---------- Working data ----------

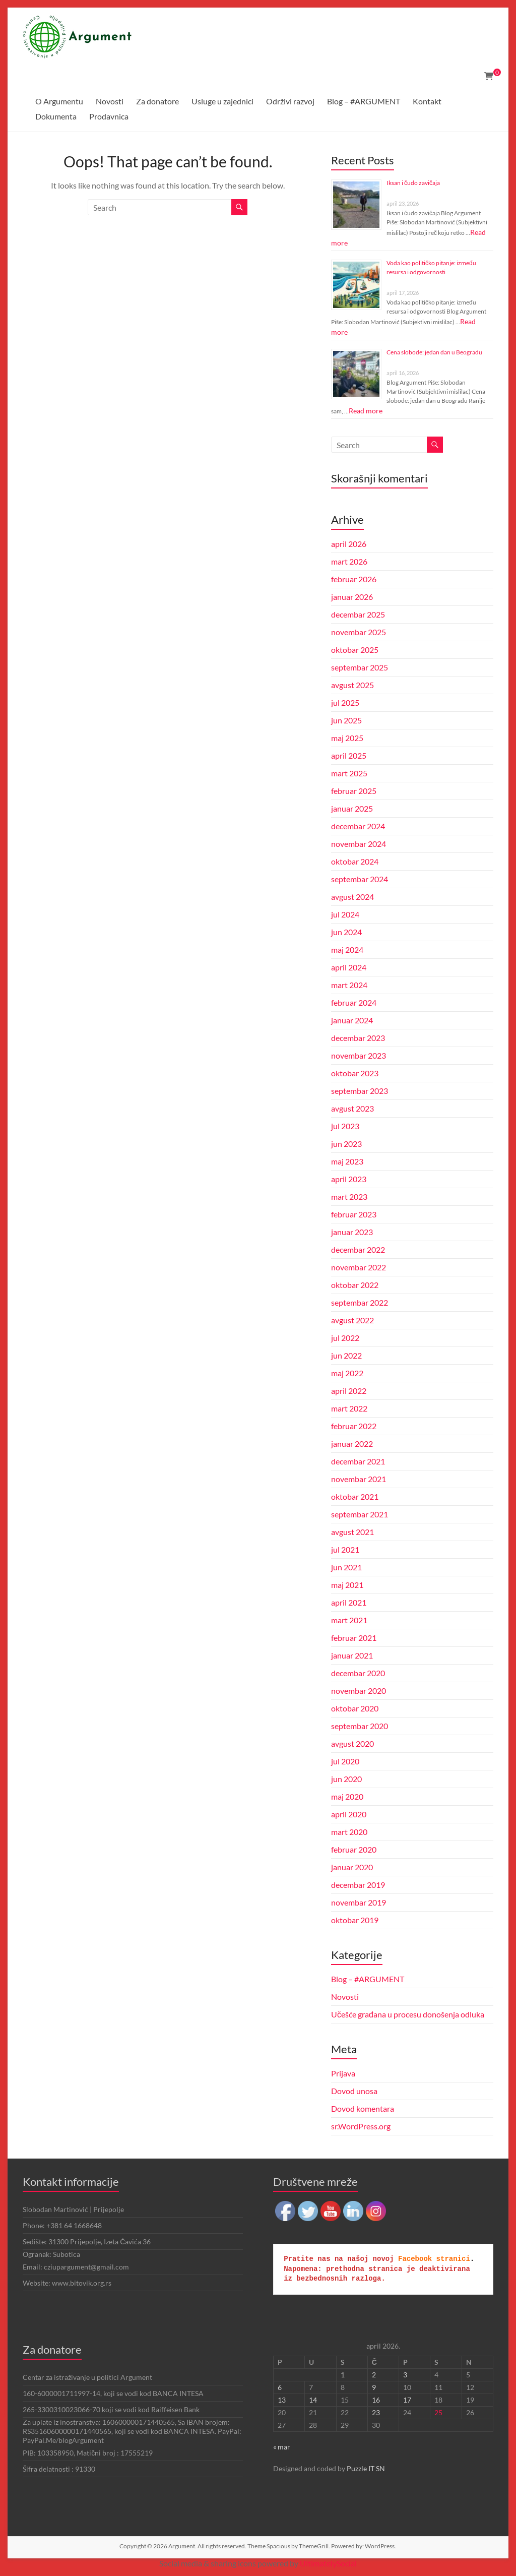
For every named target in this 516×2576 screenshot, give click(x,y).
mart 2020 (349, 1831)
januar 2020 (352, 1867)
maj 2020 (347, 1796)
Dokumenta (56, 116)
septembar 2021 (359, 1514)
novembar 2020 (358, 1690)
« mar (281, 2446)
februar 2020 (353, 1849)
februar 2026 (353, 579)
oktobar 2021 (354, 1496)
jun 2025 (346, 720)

----------

Instructions for the task:
The line with "septembar 2021 (359, 1514)" through the last line of the data: write these out exactly, and no others.

Answer to the problem:
septembar 2021 (359, 1514)
novembar 2020 (358, 1690)
« mar (281, 2446)
februar 2020 (353, 1849)
februar 2026 (353, 579)
oktobar 2021 (354, 1496)
jun 2025 (346, 720)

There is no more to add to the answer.